Thanks a lot for reading the first chapters :)

1. I love humor. I feel humor is part of life just as much as sadness, fear, remorse, everything else - and it's just as important, being it on a movie, a book or face-to-face. I'm well aware that I started my story with a thick coat of "lightness" and some funny moments... And although I love humor, I fear that readers may have considered this as a cue to believe all the rest of the book would be filled the same way - I don't want it to happen, I want people to laugh, but always 'smelling a rat'. Did you have this impression? Do you think I should try to make the "serious bits" clearer?

2. My characters were born as caricatures, but they grew a lot both on "paper" and on me, all of them. I tried to give them both things to be proud and to be ashamed of... But I'm no pro and I know them good enough to see things readers may not. How do you feel about them, are they Human, 'real' enough? Do you have a favorite(s)? And if yes - who?

3. In my opinion, every single scene and detail in a book must have an use, a reason to exist, even if the reader doesn't remember it at first... With this in mind, I always try to spread "hints" throughout the chapters and some little bits of information.
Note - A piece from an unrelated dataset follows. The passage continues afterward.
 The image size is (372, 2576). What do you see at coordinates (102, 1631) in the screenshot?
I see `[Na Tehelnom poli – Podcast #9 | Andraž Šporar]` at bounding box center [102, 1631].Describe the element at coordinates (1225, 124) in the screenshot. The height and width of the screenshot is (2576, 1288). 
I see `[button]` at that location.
For many reasons, yes - one of them is to try to increase the chance of hooking the reader, to make him\her curious enough to keep reading. In your opinion, is that working? Did you feel curious about something specific or just confused/frustrated? Can you remember an example? (if not it's ok ^^ I'd just like to know if there's something 'remarkable', if that's a good word :P)
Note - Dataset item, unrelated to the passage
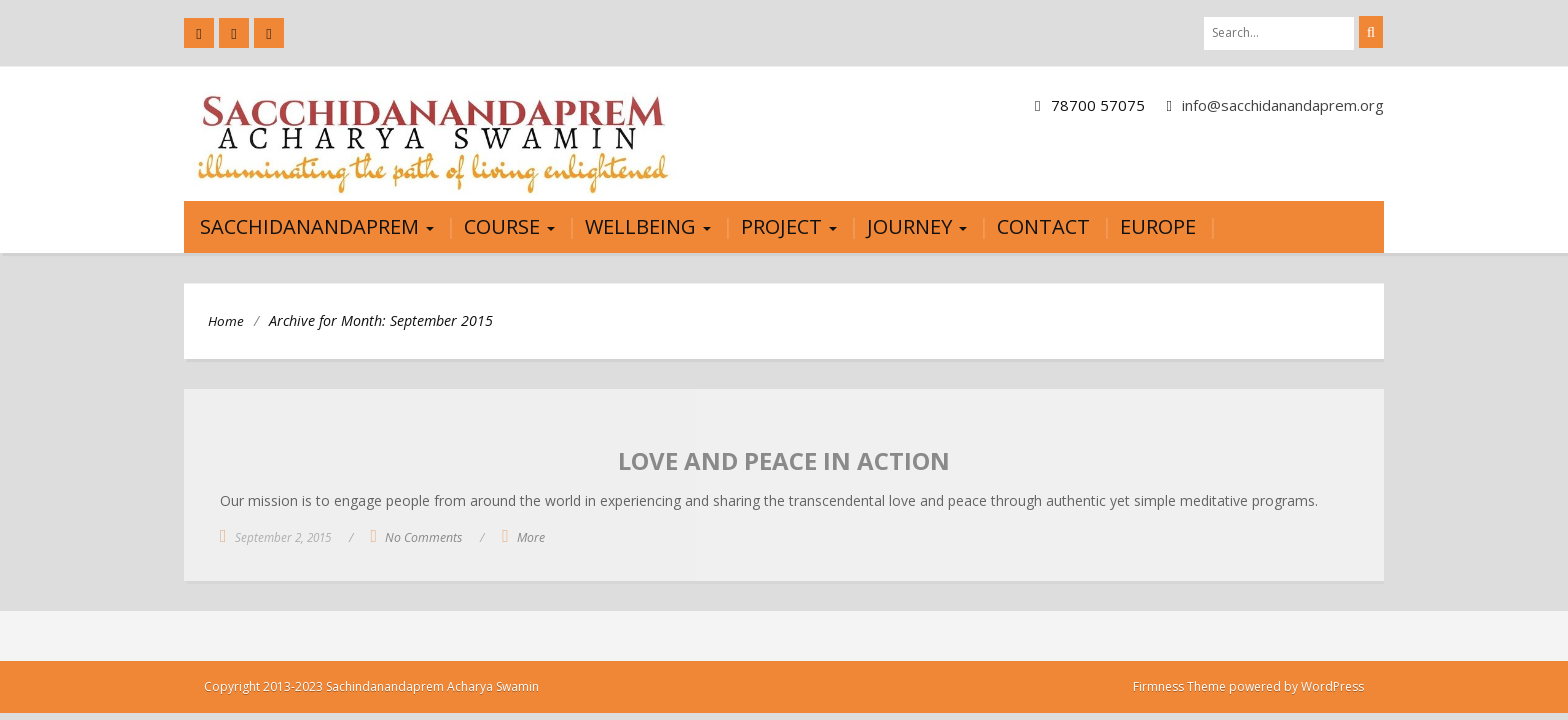 This screenshot has height=720, width=1568. I want to click on info@sacchidanandaprem.org, so click(1283, 105).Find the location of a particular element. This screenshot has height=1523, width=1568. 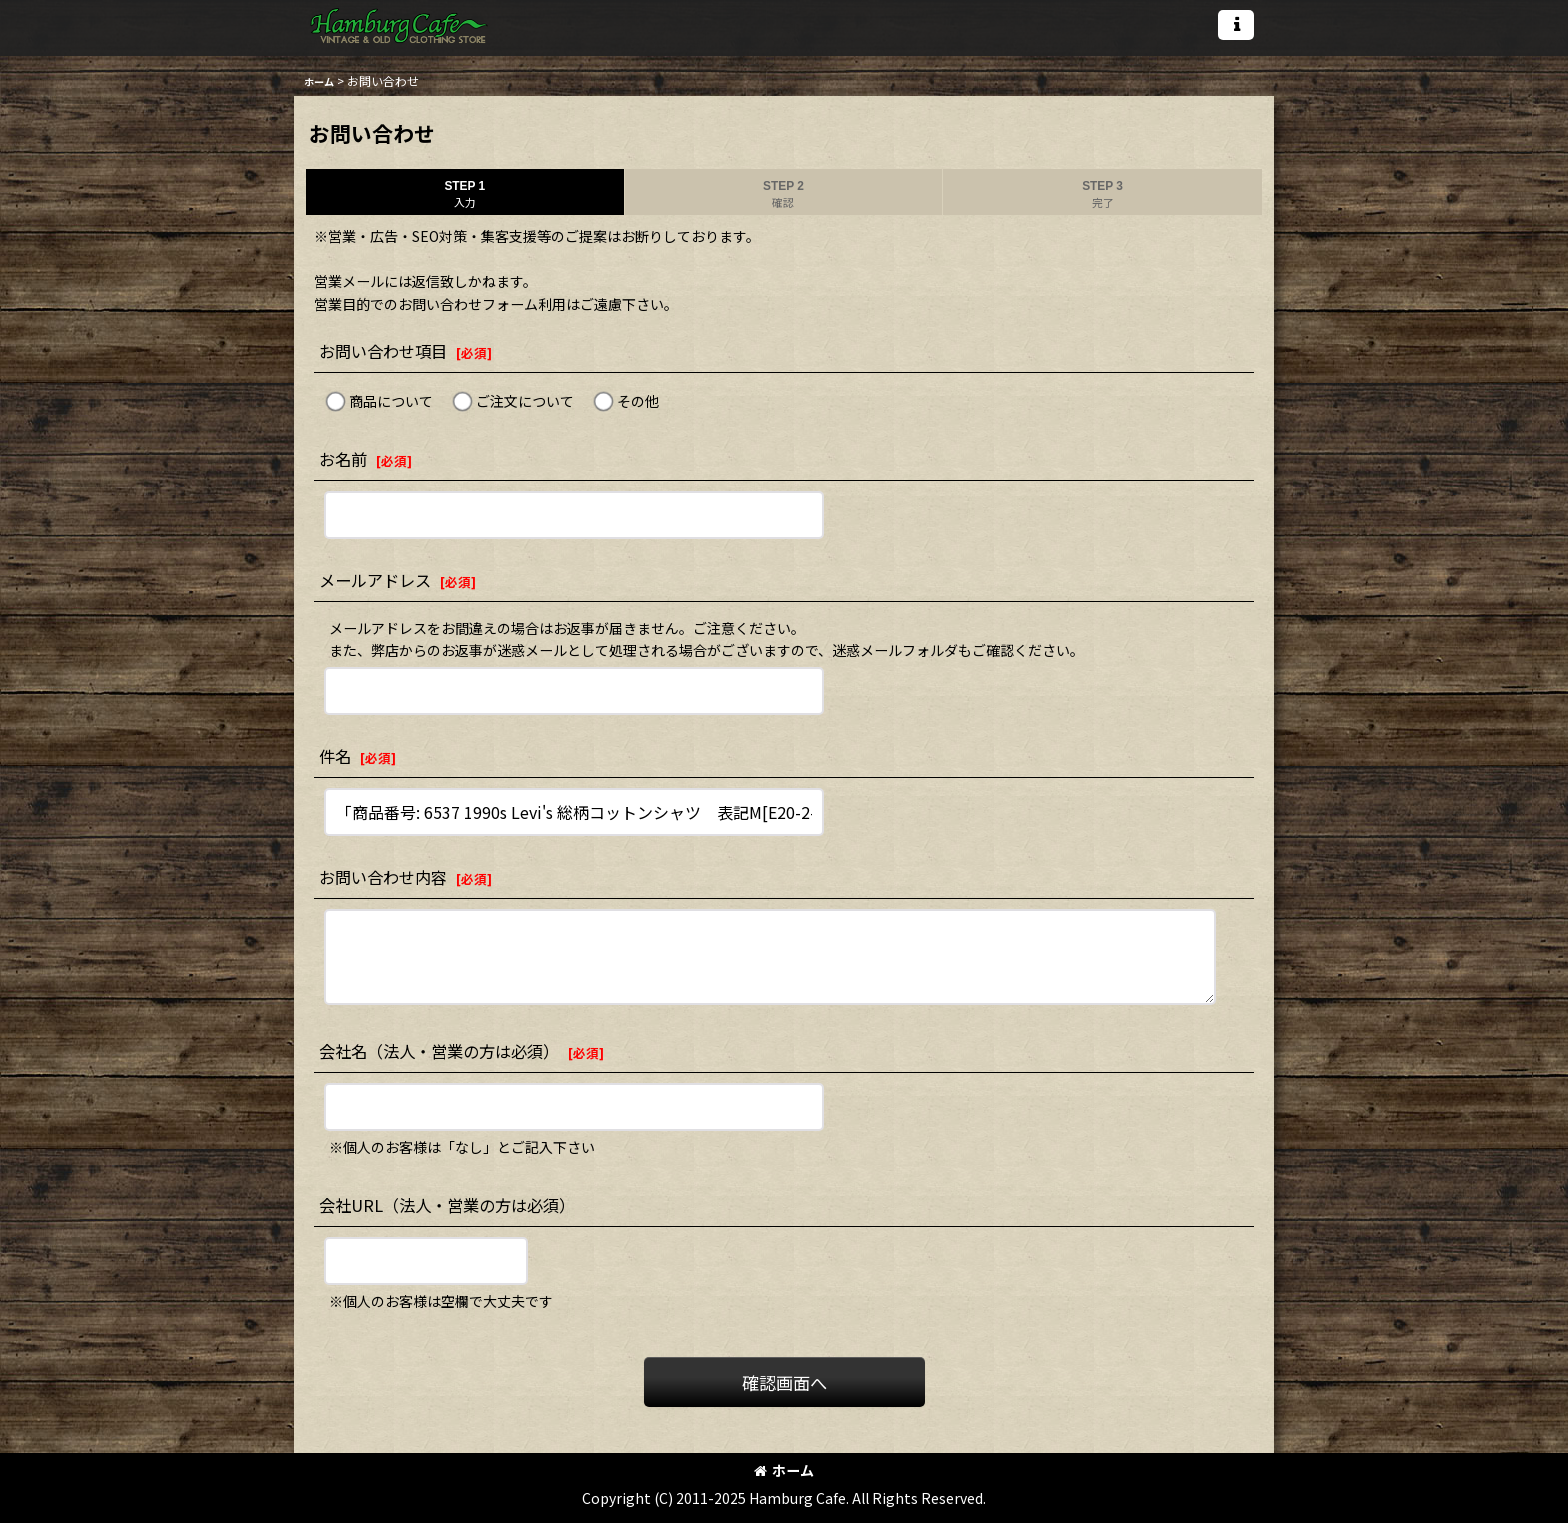

商品について is located at coordinates (391, 401).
4. The first couple chapters have as main goal to show some of Sharona's sides. My main objective is to make the reader's perception about her to change slowly, making them like her even if just a little bit - but hopefully being able to relate to her in some way, even she being a bit wacky sometimes. Did you? Would you tell me what you think about her as the narrator?

5) Please provide any editorial feedback you might have, i.e. How can I make it better?